Provided records ::
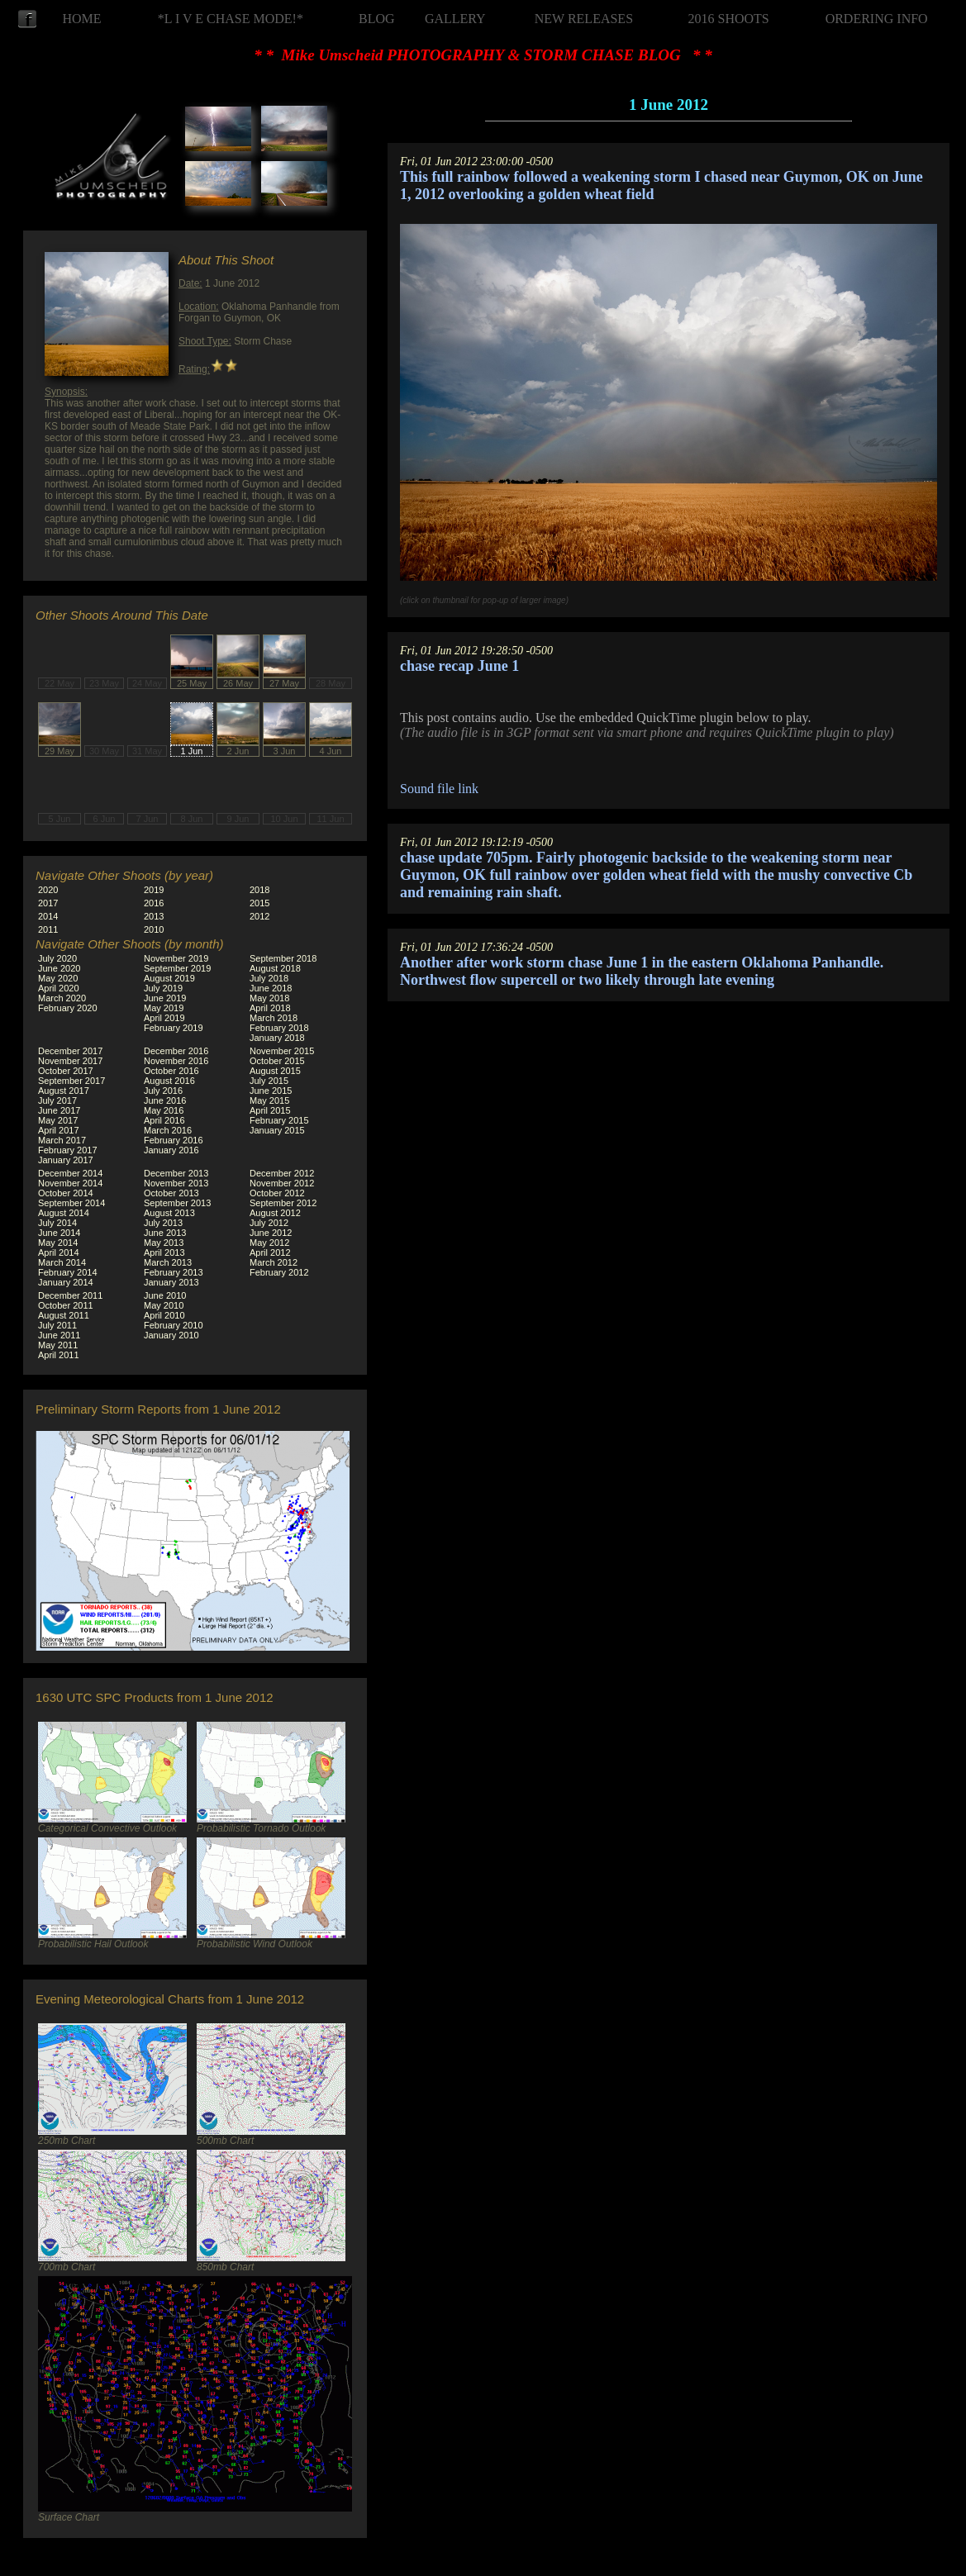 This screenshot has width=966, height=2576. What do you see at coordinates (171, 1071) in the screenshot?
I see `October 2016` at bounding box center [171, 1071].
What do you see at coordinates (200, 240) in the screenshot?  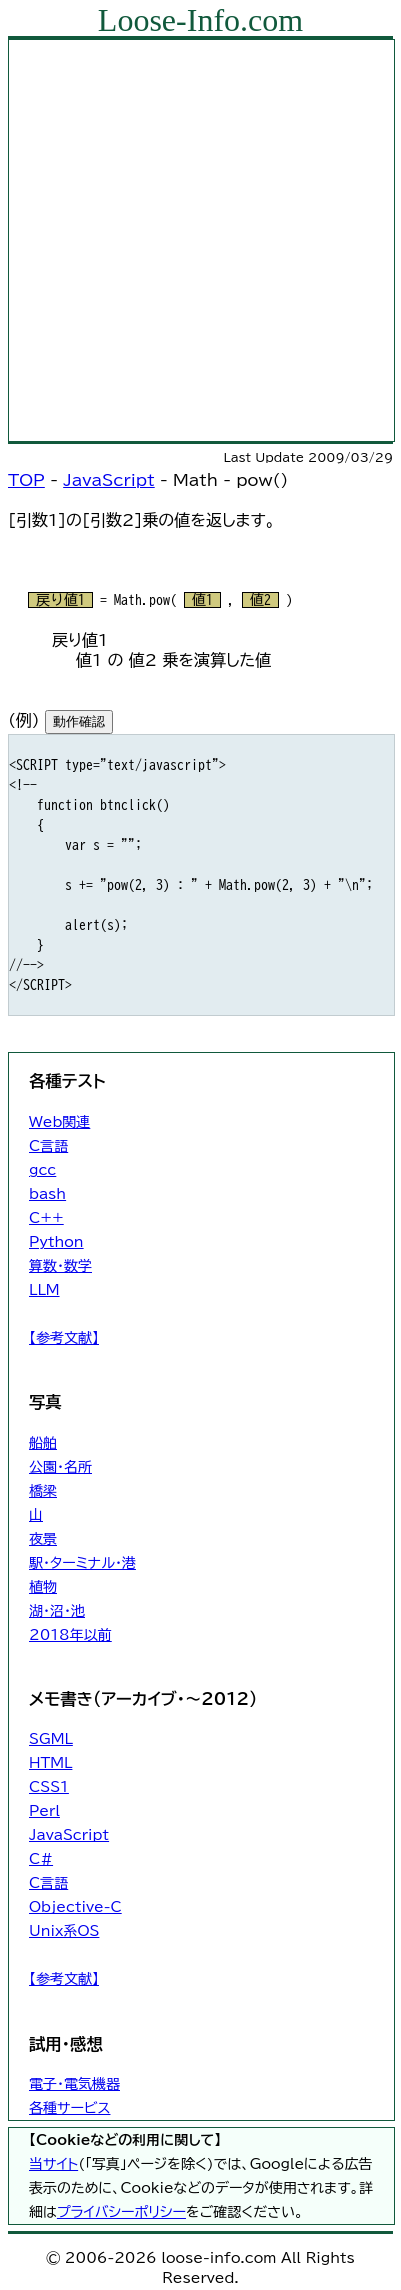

---

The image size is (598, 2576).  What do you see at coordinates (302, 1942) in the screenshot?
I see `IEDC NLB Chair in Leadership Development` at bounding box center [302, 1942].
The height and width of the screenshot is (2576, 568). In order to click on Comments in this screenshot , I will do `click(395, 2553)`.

* * *

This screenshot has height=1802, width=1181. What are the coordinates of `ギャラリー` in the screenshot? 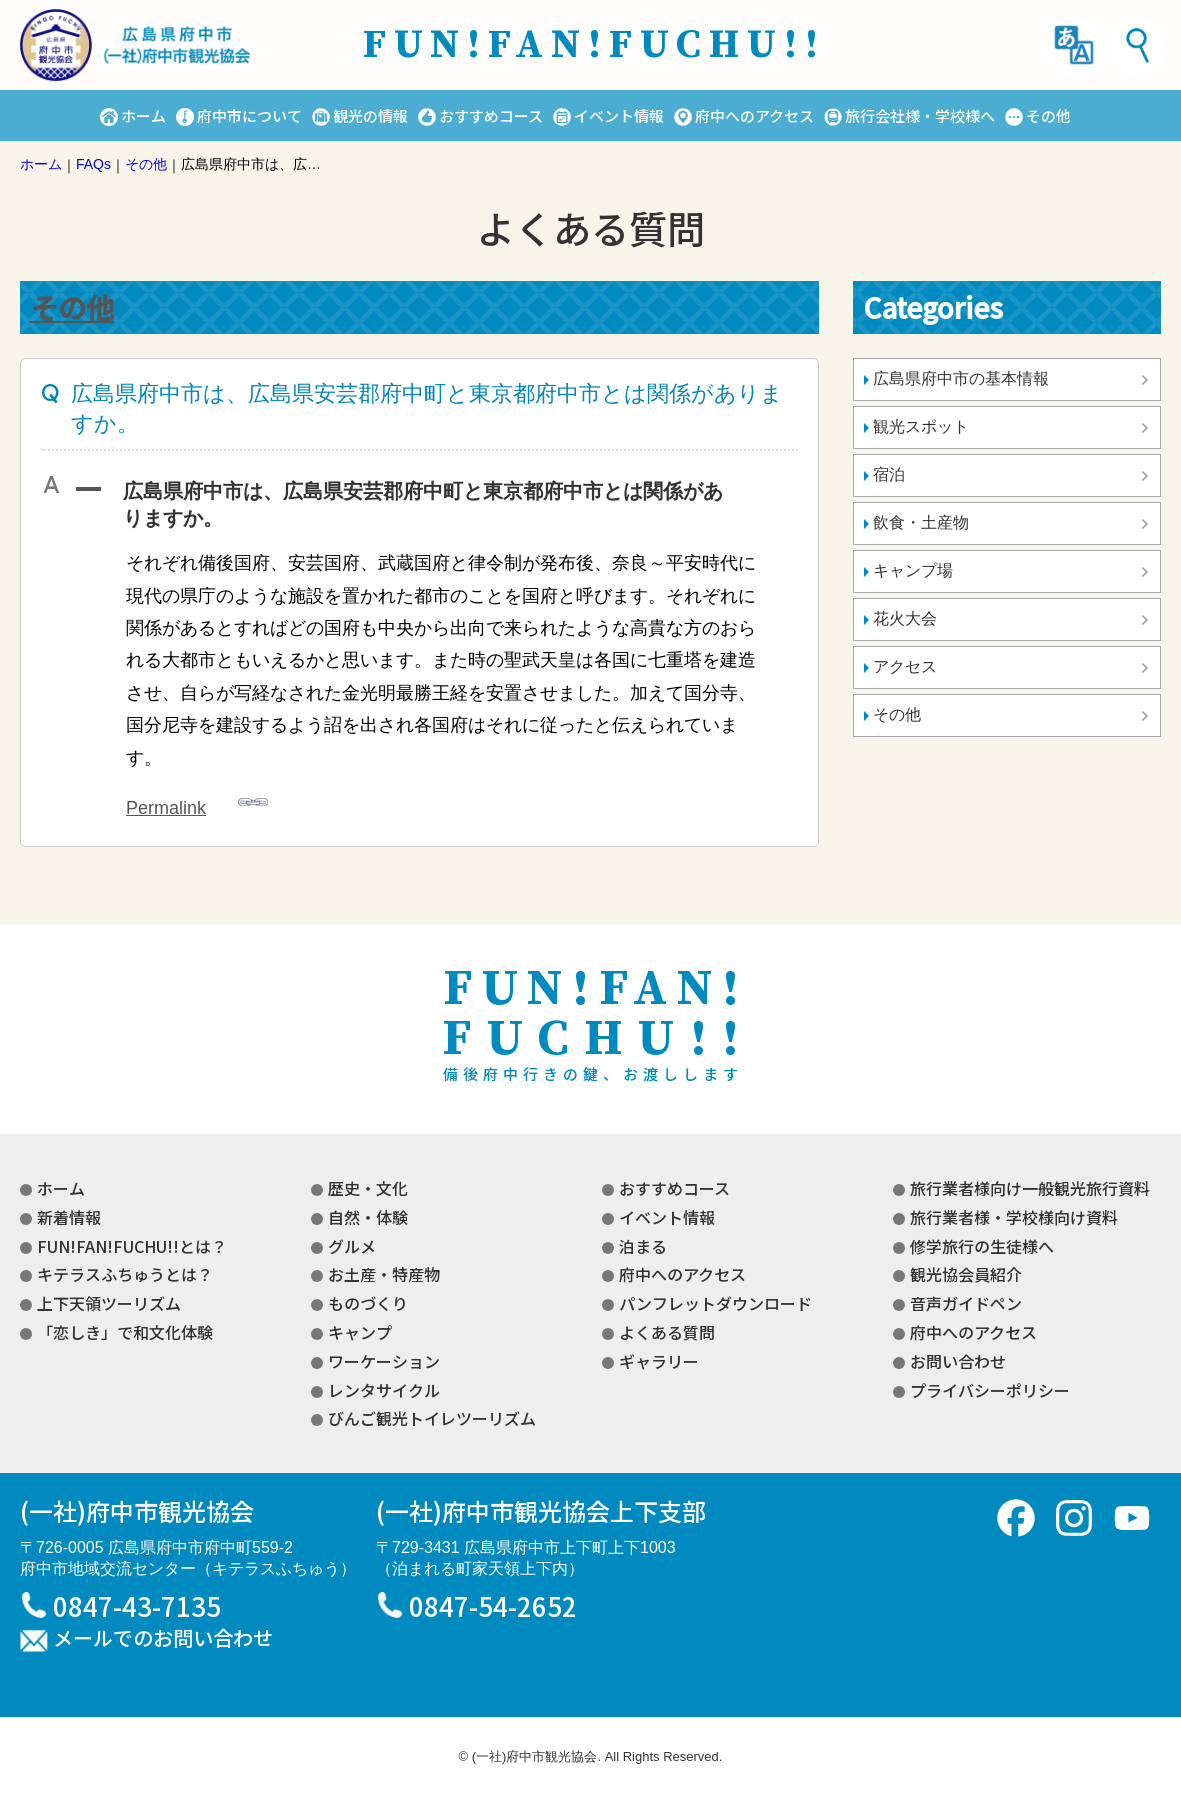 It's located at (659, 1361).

Problem :: From the line holding "The image size" to the line holding "The height and", inclusive, restate each line above exactly as written.

Response to this task ::
The image size is (598, 2576).  What do you see at coordinates (302, 1942) in the screenshot?
I see `IEDC NLB Chair in Leadership Development` at bounding box center [302, 1942].
The height and width of the screenshot is (2576, 568). In order to click on Comments in this screenshot , I will do `click(395, 2553)`.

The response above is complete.